Perhaps there are stages to digitisation grief with notable ones being:
- Grief from long queues owing to manual processes in companies, and
- Grief from underdeveloped digitisation where the primary concern within the company is more about large-scale introduction of technology to enforce internal rules (bureaucracy). Such companies fail to take advantage of the wealth of information in their possession, but choose, instead, to use that information to irritate and frustrate customers. Such companies are more interested in changing customer’s behaviour to conform to their internal rules than finding common ground for their internal and customer needs.
Take, for example, a dealership that has just sold you a vehicle that came with a comprehensive five-year maintenance and service motorplan. Yet, soon after taking delivery, you start noticing and receiving messages from the dealership, of cash discounts they are offering you, to service your new vehicle. Unless, they expect you to promote those special deals on their behalf to people known to you, I don’t understand where else and when do they think those deals will become applicable to your situation as your vehicle is comprehensively covered. Even if they hope you will pass on that information to someone else, why not ask customers what specific (marketing) information they wish to receive than making assumptions about your information needs?
In this example, instead of digitisation being used to enable companies improve on their offerings and their customer experience of their services, they have turned a potential revenue earning opportunity into a nuisance. What was meant to provide sales leads has now turned into spam, worthy of being blocked by customers.
Many organisations fail to effectively use technology. Perhaps their failure is owing to companies being led by strong personalities with a history of successes in the past, refusing to embrace change, but choosing to rely on their tried and tested methods.
Perhaps such leaders do not understand the power of digitisation and opportunities they can seize from it. Call centres and telesales agents are notorious for failing to use information intelligently. Many are a nuisance, only interested in doing the same old things regardless of the profile of potential customers contacted.
As a receiver of such unsolicited calls, it is, sometimes, not worth it fighting with those callers. Rather block their numbers or ignore calls from their hidden numbers if you can.
Information is power and knowing how best to use it is even more powerful.
We are deep into the season of receiving unprecedented irrelevant spam messages, with companies trying to lure us into buying from them. I do not think many salespeople in those companies care much about the damage they could be causing to our relationships with their companies. They care more about the short-term sales they believe they can make from us.
My other bugbear is receiving e-mails from companies requiring that I click on embedded links or download some obscure software before I could access important information I need and they want to share with me. Many Financial Services companies have adopted this irritating pre-access special software download approach.

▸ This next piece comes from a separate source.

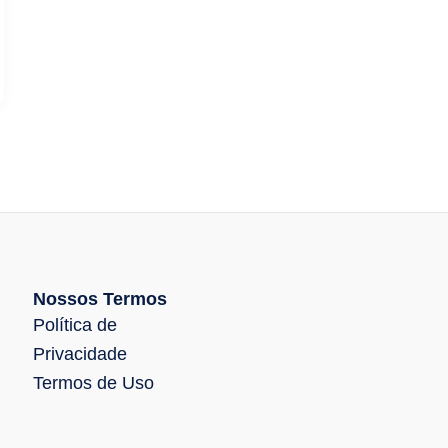
Nossos Termos
Política de
Privacidade
Termos de Uso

Ironically, the same companies would say to prospective job applicants and small-business prospectors to limit their pitch to a page, failing which they’d lose the attention of decision makers. Yet they, themselves, fall foul of spamming us with irrelevant, long and useless messages.
Inasmuch as companies have employed digital officers monitoring social media commentary about their products and services, there needs to be officers looking at best ways of mining and using information to not only look for ways to sell more products, but improve services and consumer experiences and interactions with their companies.

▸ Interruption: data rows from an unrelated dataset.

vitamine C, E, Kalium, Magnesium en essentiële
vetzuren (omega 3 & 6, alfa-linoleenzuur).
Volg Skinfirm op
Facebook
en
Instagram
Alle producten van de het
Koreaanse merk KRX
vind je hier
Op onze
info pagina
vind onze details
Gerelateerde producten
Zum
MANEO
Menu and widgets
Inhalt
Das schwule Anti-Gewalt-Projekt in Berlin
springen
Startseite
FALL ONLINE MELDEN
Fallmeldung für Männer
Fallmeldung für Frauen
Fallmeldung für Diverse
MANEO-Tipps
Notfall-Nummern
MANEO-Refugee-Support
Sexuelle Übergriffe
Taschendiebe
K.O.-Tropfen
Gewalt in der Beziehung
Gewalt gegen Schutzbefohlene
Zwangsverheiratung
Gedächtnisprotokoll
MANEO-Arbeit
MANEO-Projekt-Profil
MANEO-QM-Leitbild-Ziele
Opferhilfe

During the industrialisation era, many organisations invested in process engineers to improve operations and introduce mechanisation. We need similar, but digitisation era investments to improve product and service delivery to meet people’s needs.
And there are times when it may be necessary to provide detailed information, and others when concise and to the point messages may be more suitable.

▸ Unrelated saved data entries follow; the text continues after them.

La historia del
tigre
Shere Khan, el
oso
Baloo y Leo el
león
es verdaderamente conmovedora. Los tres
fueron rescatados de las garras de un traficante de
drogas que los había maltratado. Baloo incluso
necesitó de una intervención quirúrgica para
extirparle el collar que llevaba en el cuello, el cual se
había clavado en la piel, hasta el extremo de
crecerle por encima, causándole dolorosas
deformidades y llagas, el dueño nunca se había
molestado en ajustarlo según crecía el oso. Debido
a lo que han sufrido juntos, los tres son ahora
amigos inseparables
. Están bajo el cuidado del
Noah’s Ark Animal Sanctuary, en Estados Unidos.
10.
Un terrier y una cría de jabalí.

Short but relevant information chunks create interest among readers, causing them to yearn for more. Twitter has shown how the sharing of smaller bits of information causes addiction among users. The addiction is sometimes so great, one can easily see users constantly scrolling and refreshing their screens to receive more and latest updates.
Companies should invest in the knowledge of their customers’ and prospects’ needs to stay relevant and appreciated, and should take advantage of their digitisation investment to manage those interactions.
I will stick my neck out and boldly claim today’s readership is indirectly proportional to the size of information broadcast.
On that note, let me end it here, lest I induce some fatigue in you.
Have a blessed 2019! For us, 2018 was a hectic year, full of drama, thrills and disappointments. We hope yours will end on a high and those successes will continue in the new year.
If yours was a year you want to soon forget, may you be strengthened and blessed with wisdom to find ways of becoming a winner in 2019!